Hateful Letter To Food Bank Proves We Need Food Stamps

by Wendy Gittleson –

A few days before Thanksgiving, a food bank in Central Texas received a letter that was so hateful it could only have been written by a Trump supporter.

Dear Foodbank:

I don’t understand who these poor folks are that need food. I assume they consist primarily of illegals, who come to Texas for “free stuff.” And of course, our unemployed Africans, who find work too much trouble, especially when they can collect the equivalent of $40,000 a year on welfare, and other “benefits” offered to the unfit, the lazy, and the under-educated…and of course, the drug addicts.

I expect that most who need food are marching around whining that the congenital liar, Hillary Rodham Clinton, lost the election. Too bad; How sad.

I also wonder if your organization is not one of those Phoney-Baloney, so-called “charities,” designed primarily to provide a good living to its organizers.

In short, no way.


Citizen Robespierre


Naturally, the food bank was mortified.

“The lack of empathy was disturbing,” says Paul Gaither, marketing and communications director for the Food Bank. “Most of the letters we receive say things like ‘we don’t have anything to contribute’ or ‘please take me off your list,’ but this one was a little different.”

“It’s important that we don’t categorize the people we serve as ‘takers’” Gaither said. “Most of the people we serve have fallen on hard times or are the working poor who just can’t make ends meet, and that can happen to anyone.”

Source: GivingCityAustin

Before I tackle how this proves we need food stamps, let’s talk about the misconceptions in the surprisingly literate letter. First off, food should never be treated as a luxury. You can absolutely not call yourself pro-life while at the same time advocating that people should starve. Of the 37 million people who are fed every year by food banks, 14 million of them are children and 3 million are seniors.

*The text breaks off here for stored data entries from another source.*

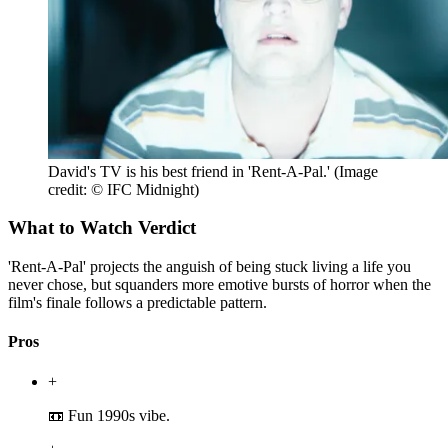
David's TV is his best friend in 'Rent-A-Pal.'
(Image
credit: © IFC Midnight)
What to Watch Verdict
'Rent-A-Pal' projects the anguish of being stuck living a life you
never chose, but squanders more emotive bursts of horror when the
film's finale follows a predictable pattern.
Pros
+
📼 Fun 1990s vibe.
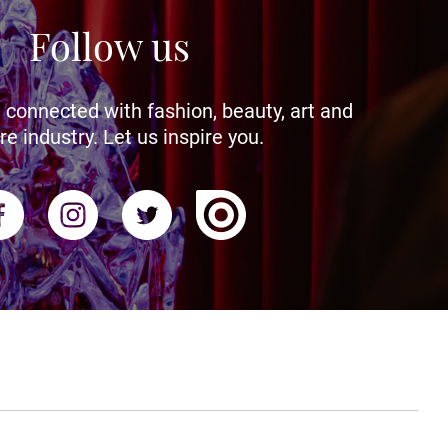
Follow us
 connected with fashion, beauty, art and
re industry. Let us inspire you.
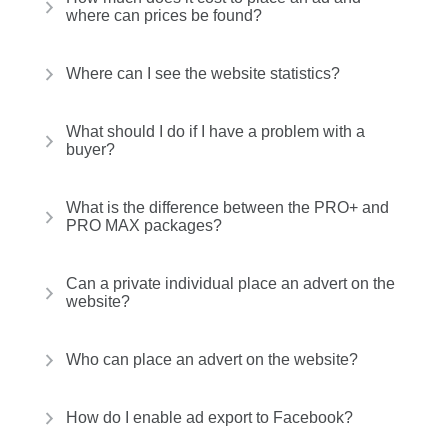
where can prices be found?
Where can I see the website statistics?
What should I do if I have a problem with a
buyer?
What is the difference between the PRO+ and
PRO MAX packages?
Can a private individual place an advert on the
website?
Who can place an advert on the website?
How do I enable ad export to Facebook?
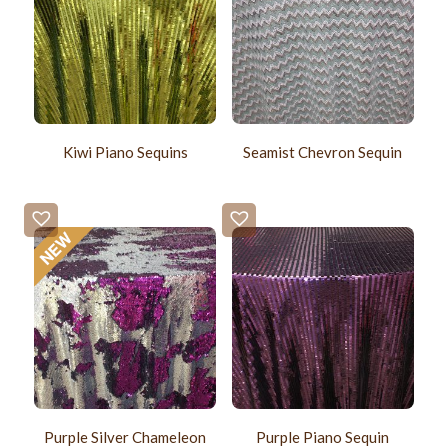
Kiwi Piano Sequins
Seamist Chevron Sequin
Purple Silver Chameleon
Purple Piano Sequin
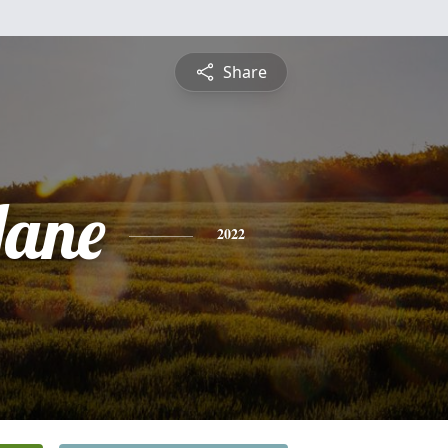
Share
Jane
2022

As for undocumented immigrants, well, they aren’t crossing the border to eat at food banks. They are crossing the border, for the most part, to work and that’s what they do. Collectively, undocumented immigrants contribute almost $12 billion each year to our country because they pay taxes and get nothing in return. We should be thanking them instead of sending hateful notes about them.

It’s not just unemployed people who need food banks, so do people who work minimum wage jobs. Texas happens to be among the states with the very lowest wages. Only Alabama, Arkansas, Tennessee and Mississippi have lower wages. In other words, in states like Texas, laziness has nothing to do with the ability to put food on the table.

Now, back to the food stamps argument. One Republican argument has always been that if the government stops offering a social safety net, private charities will pick up the slack. While that sounds like a beautiful idea (sort of), it’s simply not true. People’s ability to eat should not depend on the whims of people, nor should it depend on the economy or whether a charity can effectively market itself. We tried that in the past. It didn’t work.

Instead, that time in history proved that privately funded charities can be both bigoted and very selective in who they cover. If you can imagine the writer of this letter, for example, giving to any charity, do you honestly think (s)he’d give to a charity that serviced minority areas? No. That’s where government comes in. Making sure Americans have enough food is our moral prerogative. Relying on bigots like Citizen Robespierre should be out of the question, no matter who is hungry.

As for the Central Texas Food Bank, well, they are a damn good charity. They score 100 out of 100 on Charity Navigator. The vast majority of the people they serve are not homeless. 1/3 of the recipients are white.